• DATASET EXTRACT
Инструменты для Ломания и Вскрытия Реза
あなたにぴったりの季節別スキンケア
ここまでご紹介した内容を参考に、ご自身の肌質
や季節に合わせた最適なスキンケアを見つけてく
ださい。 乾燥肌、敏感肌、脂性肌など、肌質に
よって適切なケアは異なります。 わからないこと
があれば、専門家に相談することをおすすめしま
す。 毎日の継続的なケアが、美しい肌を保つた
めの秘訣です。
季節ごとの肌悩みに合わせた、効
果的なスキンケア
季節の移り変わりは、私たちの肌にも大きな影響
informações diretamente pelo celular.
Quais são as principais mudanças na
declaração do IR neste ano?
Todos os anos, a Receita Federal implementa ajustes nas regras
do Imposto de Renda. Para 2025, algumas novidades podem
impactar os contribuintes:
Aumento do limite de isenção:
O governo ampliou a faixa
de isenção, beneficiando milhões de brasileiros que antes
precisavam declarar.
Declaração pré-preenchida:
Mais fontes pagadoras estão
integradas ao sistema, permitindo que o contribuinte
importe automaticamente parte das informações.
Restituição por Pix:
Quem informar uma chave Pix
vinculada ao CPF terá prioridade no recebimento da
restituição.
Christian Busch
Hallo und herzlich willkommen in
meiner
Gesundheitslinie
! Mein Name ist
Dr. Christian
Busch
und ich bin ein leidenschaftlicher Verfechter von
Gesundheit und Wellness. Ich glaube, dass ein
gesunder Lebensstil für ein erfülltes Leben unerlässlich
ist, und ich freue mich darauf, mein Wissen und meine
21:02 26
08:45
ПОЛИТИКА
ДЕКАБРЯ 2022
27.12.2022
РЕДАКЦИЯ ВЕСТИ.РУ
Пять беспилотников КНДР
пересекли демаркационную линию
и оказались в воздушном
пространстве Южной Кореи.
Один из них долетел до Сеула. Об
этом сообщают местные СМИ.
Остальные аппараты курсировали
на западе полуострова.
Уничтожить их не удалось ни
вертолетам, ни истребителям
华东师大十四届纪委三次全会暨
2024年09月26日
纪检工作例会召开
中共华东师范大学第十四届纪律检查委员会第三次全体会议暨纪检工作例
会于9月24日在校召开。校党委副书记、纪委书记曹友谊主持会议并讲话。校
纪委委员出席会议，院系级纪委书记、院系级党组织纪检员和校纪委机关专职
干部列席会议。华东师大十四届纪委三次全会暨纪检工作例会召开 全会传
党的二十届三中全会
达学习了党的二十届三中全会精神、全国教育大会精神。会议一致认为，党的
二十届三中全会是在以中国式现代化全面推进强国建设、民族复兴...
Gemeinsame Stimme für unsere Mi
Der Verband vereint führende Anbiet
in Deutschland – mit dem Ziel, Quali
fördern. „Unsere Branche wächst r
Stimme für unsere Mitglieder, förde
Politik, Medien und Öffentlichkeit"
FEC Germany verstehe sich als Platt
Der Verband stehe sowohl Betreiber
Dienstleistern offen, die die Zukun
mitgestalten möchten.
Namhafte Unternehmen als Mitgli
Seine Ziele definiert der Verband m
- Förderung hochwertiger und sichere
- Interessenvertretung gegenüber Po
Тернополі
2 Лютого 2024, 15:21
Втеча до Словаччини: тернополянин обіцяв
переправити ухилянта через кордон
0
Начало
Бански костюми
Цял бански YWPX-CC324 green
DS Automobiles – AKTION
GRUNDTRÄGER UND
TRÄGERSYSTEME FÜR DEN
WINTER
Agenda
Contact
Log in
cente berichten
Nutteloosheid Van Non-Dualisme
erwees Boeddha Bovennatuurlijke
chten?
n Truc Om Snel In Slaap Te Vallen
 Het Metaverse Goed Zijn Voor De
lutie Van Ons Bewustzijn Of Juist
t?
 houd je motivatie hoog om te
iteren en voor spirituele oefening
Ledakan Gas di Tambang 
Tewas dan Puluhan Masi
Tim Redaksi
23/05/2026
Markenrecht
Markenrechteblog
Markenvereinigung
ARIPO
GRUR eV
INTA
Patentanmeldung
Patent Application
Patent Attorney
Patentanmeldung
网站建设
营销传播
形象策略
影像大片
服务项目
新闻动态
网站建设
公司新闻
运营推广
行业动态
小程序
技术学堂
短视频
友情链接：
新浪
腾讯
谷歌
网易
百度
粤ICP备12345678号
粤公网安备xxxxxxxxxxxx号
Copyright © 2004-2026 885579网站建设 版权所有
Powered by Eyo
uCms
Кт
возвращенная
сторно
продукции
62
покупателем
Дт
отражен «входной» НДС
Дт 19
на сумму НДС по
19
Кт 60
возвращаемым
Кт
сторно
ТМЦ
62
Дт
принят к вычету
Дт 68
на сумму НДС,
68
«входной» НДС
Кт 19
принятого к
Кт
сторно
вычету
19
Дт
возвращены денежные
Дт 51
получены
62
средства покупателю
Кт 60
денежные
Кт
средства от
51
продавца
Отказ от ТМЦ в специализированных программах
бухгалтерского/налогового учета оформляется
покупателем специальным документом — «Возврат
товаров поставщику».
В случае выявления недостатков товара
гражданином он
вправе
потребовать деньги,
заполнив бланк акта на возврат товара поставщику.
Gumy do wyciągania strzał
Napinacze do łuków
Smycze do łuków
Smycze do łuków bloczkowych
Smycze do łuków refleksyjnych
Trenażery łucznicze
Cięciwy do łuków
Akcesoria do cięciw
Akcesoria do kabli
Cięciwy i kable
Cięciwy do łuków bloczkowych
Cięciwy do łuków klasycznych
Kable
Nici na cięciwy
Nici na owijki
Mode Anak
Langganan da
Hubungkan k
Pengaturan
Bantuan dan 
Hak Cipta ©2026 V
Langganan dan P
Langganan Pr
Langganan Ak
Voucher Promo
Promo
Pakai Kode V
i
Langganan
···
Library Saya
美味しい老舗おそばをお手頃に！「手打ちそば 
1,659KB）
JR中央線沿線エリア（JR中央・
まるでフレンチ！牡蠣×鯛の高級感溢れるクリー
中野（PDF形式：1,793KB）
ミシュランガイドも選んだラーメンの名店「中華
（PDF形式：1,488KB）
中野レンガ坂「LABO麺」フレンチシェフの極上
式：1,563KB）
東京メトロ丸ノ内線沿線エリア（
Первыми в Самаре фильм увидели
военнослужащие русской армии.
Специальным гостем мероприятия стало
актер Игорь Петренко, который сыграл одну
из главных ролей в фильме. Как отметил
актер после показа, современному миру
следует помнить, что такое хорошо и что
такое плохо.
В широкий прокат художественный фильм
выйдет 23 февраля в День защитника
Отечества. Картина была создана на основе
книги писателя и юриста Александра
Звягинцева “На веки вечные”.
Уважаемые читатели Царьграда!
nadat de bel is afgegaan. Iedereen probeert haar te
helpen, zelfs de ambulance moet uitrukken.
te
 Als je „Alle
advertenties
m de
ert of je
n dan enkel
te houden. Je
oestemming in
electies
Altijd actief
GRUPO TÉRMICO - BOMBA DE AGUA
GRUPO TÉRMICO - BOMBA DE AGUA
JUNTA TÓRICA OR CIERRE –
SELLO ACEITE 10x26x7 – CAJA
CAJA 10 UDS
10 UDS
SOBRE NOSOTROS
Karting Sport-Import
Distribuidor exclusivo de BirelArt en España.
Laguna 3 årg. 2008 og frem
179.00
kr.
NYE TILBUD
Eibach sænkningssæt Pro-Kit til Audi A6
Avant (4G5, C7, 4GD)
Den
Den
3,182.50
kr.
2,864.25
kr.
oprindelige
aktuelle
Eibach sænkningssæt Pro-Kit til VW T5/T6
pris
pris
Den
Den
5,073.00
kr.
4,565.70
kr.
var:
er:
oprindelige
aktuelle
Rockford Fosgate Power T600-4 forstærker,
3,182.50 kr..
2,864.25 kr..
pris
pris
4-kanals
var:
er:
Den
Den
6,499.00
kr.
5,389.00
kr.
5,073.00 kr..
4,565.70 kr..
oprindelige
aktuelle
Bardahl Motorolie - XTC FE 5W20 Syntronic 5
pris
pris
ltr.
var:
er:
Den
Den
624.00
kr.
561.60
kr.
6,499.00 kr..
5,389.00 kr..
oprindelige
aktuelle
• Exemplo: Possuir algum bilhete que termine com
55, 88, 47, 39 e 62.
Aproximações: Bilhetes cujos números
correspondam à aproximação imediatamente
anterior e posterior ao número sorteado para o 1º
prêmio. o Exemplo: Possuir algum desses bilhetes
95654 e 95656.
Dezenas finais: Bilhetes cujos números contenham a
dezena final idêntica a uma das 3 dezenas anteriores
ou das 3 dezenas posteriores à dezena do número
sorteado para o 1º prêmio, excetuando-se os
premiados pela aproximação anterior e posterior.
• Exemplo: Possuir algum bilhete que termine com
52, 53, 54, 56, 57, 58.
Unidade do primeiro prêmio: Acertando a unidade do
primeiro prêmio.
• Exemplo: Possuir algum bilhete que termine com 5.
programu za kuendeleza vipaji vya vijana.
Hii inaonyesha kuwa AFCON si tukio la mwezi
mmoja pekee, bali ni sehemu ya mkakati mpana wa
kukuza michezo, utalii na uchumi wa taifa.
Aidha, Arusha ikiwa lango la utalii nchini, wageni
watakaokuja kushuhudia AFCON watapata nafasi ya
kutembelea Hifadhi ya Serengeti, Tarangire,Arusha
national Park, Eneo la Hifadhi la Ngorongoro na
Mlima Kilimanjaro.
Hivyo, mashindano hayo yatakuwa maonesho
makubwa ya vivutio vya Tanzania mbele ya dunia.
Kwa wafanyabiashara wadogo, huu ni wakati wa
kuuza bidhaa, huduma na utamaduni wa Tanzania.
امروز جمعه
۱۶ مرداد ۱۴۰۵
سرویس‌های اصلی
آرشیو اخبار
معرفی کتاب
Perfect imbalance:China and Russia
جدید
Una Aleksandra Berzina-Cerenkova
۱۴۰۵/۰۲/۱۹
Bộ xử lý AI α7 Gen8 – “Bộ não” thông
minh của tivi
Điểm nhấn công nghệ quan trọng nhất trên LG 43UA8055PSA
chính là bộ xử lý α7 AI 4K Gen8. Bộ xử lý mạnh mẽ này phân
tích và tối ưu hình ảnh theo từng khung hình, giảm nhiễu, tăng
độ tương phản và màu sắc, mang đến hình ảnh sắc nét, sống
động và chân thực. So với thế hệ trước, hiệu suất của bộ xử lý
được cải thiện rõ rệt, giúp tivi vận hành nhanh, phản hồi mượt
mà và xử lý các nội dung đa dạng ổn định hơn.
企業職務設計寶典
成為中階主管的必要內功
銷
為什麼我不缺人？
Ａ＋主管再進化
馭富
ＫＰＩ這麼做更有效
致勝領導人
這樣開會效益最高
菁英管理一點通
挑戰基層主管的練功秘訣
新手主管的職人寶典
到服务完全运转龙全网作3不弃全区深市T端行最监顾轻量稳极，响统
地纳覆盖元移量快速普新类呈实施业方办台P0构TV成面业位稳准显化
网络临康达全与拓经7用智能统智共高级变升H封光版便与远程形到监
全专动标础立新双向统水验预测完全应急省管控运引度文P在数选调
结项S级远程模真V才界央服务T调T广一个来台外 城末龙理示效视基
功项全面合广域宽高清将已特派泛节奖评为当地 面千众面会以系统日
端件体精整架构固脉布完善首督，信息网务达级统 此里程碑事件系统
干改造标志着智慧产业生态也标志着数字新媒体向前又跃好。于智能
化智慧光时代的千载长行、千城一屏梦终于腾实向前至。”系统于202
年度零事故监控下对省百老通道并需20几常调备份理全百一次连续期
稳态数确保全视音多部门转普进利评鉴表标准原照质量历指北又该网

• PROBLEM DESCRIPTION
From the first line of the data above through the line containing "declaração do IR neste ano?", repeat each line exactly, and add nothing.

• ANSWER BOX
Инструменты для Ломания и Вскрытия Реза
あなたにぴったりの季節別スキンケア
ここまでご紹介した内容を参考に、ご自身の肌質
や季節に合わせた最適なスキンケアを見つけてく
ださい。 乾燥肌、敏感肌、脂性肌など、肌質に
よって適切なケアは異なります。 わからないこと
があれば、専門家に相談することをおすすめしま
す。 毎日の継続的なケアが、美しい肌を保つた
めの秘訣です。
季節ごとの肌悩みに合わせた、効
果的なスキンケア
季節の移り変わりは、私たちの肌にも大きな影響
informações diretamente pelo celular.
Quais são as principais mudanças na
declaração do IR neste ano?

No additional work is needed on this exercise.